October 30, 2018
Retire in Boston or in Naples, Florida?
My husband is newly retired, and we’ve spent hours talking about where we might want to live after I retire in a few years. Our imagined scenarios are always changing.
But I’m clear on one thing: I do not want to buy a house in Naples, Florida, where a couple we know did recently. No offense to Naples, which has lots to recommend it – no shoveling! But the typical resident is 65 years old. In fact, Naples is older than the state of Florida, where retirement communities are so pervasive that they distinguish between the “young-old” (ages 60-75) and the “old-old” (over 75).
Boston, where my husband and I live now, couldn’t be more different. It is swarming with college students and young people, including his two sons and daughter-in-law. Boston’s young people work in rapidly changing industries like high-tech or environmental engineering, and I like it that way. Boston’s median age is 32 – half of Naples.
As I get closer to retiring and am faced with change, I think to myself, “Who wants to live in the midst of a bunch of old people like me?”
But that’s precisely what many retirees do. There are many examples of cities that have moved dramatically in the direction of one or the other extremes – Boston or Naples; Madison, Wisconsin, or Scottsdale, Arizona. The Wall Street Journal reported that new retirement communities are popping up in places that weren’t traditional resting places for snowbirds: retired baby boomers’ net migration to the Appalachian region where Georgia, North Carolina, and Tennessee converge has quadrupled since 2011.
This age segregation is a relatively new area of interest to demographers.

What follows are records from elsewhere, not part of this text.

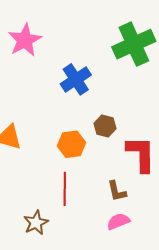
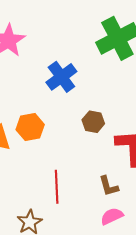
orange hexagon: (71, 144) -> (30, 127), moved

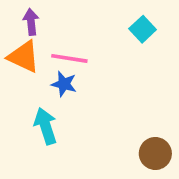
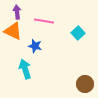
cyan square: (143, 29) -> (78, 33), moved
pink line: (69, 58) -> (44, 21), moved

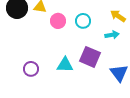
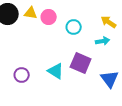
pink circle: (58, 21) -> (49, 17), moved
cyan triangle: (65, 65) -> (56, 71), turned 30

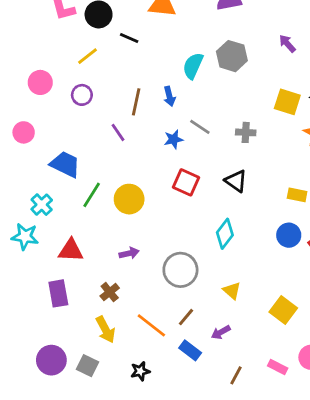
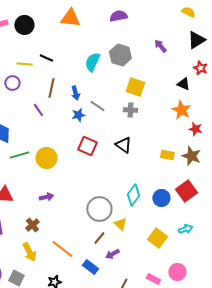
black line: (129, 38) -> (46, 58), moved
yellow line: (87, 56) -> (24, 64), moved, turned 42
blue arrow: (169, 96) -> (75, 93), moved
yellow square: (287, 102) -> (135, 87), moved
green line: (92, 195) -> (19, 155), turned 42
cyan diamond: (225, 234) -> (133, 195), moved
blue circle: (289, 235) -> (161, 198), moved
gray circle: (180, 270) -> (99, 209), moved
brown line: (186, 317) -> (99, 238), moved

Almost 60 percent of the neighborhoods and other subdivisions within U.S. counties have moderate or high levels of segregation, which is similar in degree to the level of segregation between the U.S. Hispanic and white populations, Richelle Winkler found in a 2013 study of federal Census data.
Age segregation also occurs in rural areas, as younger people leave for jobs and older people move in. In some rural parts of the Great Plains, Winkler writes, there are two times more seniors than young adults.
Retirees often flock to retirement communities to improve their social life. My 82-year-old mother lives in an Orlando-area retirement community with like-minded neighbors who enjoy the regularly scheduled parties, holiday dinners, and bridge sessions at the clubhouse.
But there are big downsides to relocating to older communities and losing connections with the young. Such decisions often mean moving away from family. Gerontologists say that when older people live apart, they are not well understood, fostering ageism. The positive models of more age-diverse communities, a British sociologist says, “create new bridging and bonding ties.”
Another danger for seniors is social isolation, especially as aging friends become ill or die and the survivors lose important personal bonds. My widowed, 90-something grandmother used to say, “All my friends are dead” – and this was literally true. Isolation can even be a killer, says James Lubben of Boston College’s Institute on Aging, because seniors who lack a social network are more likely to neglect their health. This impact on health “is on a par with smoking,” he said.
Of course, the young adults who live in neighborhoods that tilt toward older people can also be at a disadvantage. An older community may not view government services for low-income parents or day care facilities as a priority. The opposite might also be true in neighborhoods with larger young adult populations that might not provide senior centers and health facilities.
There are big tradeoffs when choosing between a Boston and a Naples. Prospective retirees contemplating a move should weigh them carefully.